Drawing of the sanctuary of Apollo layout
Plan 1. Sanctuary of Apollo at Kourion

Temple B, as a result of the removal of debris at the north end of Street 1, is now much clearer to view. The large blocks fallen into the street in front of the temple stairway were replaced on the flanking walls and add much to the impressiveness of this part of the site (Plate VII).

The propylon (Plan l) consists of an open porch leading into an unroofed court through a cross wall pierced by a large doorway. Two columns projected from the cross wall in the porch, and the plinths on which these stood were found in situ. One of the limestone Doric capitals of a late type, with a section of the fluted shaft, lies on the floor nearby. The court leads down a flight of three steps to the street below at the foot of Temple A stairway.

The cross wall is somewhat thicker than the flanking walls; it is faced with ashlars, and the core is filled in with rubble and clay mortar.

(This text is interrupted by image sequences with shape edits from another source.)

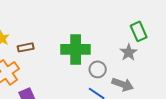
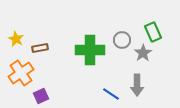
gray circle: (98, 69) -> (122, 40), moved
gray arrow: (123, 84) -> (137, 85), turned 70

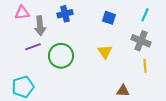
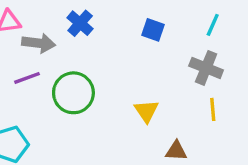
blue cross: (65, 14) -> (80, 23), turned -35
gray arrow: (40, 26) -> (39, 43), turned -78
yellow triangle: (105, 52) -> (146, 111), moved

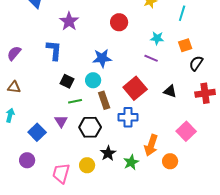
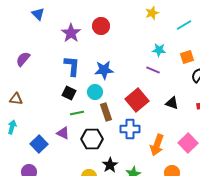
cyan line: (182, 13) -> (184, 25), turned 42
red circle: (119, 22) -> (101, 26), moved
blue L-shape: (54, 50) -> (72, 66), moved
purple semicircle: (14, 53) -> (23, 59), moved
purple triangle: (61, 121) -> (63, 133), turned -32
orange arrow: (151, 145) -> (157, 145), moved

The north wall of the court and the south wall of the porch are composed of fairly even courses of ashlars; the rest are largely of rubble. The ashlar walls clearly antedate the propylon. The walls are solidly founded on the rock, which is never far below the floor levels, and were covered with a revetment of lime plaster many samples of which were found among the debris; the softness of the limestone made this essential.

The threshold block for the doorway occurs in situ and measures 2.10 meters in length (Plate VII). It has pivot holes at each end for the double doors that opened into the court; these occur at the inner corners of the rebate cut in the block to receive the doors when closed. Stone jambs with a similar cutting framed the pivot holes in the South Building where there are many examples of this style of doorway. A step was inserted behind the doors at a later period, and the floor of the porch was raised; the two columns date from this time.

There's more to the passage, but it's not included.